▸ **What is needed**
From the data, return each line holding the word "peau".

▸ **Available records**

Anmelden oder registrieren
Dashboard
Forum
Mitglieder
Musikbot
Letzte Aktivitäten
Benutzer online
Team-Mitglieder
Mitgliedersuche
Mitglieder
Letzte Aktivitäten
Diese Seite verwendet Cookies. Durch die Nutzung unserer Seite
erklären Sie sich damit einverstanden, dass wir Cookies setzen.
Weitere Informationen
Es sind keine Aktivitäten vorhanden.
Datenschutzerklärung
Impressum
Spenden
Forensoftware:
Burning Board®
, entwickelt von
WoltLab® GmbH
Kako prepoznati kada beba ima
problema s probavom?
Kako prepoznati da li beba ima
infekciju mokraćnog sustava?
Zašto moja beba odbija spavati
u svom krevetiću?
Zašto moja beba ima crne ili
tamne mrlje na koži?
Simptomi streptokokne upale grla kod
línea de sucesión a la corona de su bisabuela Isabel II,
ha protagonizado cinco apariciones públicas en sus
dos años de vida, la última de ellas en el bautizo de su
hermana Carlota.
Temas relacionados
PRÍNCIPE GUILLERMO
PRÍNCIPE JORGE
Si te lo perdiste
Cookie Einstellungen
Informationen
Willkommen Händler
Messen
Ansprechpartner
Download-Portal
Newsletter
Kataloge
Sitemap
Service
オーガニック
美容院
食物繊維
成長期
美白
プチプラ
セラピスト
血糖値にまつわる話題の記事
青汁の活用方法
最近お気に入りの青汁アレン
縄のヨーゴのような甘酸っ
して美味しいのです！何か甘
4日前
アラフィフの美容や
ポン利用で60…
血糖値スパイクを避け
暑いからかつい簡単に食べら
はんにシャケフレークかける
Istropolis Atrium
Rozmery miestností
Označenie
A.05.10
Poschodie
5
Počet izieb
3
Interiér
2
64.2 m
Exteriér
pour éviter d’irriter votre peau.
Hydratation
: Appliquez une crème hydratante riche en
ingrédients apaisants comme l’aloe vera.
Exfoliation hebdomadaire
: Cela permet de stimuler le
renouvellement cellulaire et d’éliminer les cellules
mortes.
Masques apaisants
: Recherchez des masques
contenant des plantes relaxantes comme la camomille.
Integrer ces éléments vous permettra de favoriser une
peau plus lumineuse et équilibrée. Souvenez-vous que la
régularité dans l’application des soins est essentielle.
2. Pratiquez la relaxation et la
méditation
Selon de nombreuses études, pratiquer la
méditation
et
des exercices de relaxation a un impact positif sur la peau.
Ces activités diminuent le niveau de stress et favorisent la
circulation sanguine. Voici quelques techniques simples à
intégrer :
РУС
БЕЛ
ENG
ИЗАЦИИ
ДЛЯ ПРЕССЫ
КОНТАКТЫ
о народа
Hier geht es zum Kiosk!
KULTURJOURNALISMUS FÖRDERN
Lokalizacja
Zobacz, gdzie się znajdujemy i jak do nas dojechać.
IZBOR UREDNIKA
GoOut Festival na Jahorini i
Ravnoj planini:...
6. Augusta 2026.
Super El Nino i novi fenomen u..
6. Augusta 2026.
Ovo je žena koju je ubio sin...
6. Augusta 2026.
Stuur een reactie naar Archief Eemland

▸ **Problem solution**
pour éviter d’irriter votre peau.
peau plus lumineuse et équilibrée. Souvenez-vous que la
des exercices de relaxation a un impact positif sur la peau.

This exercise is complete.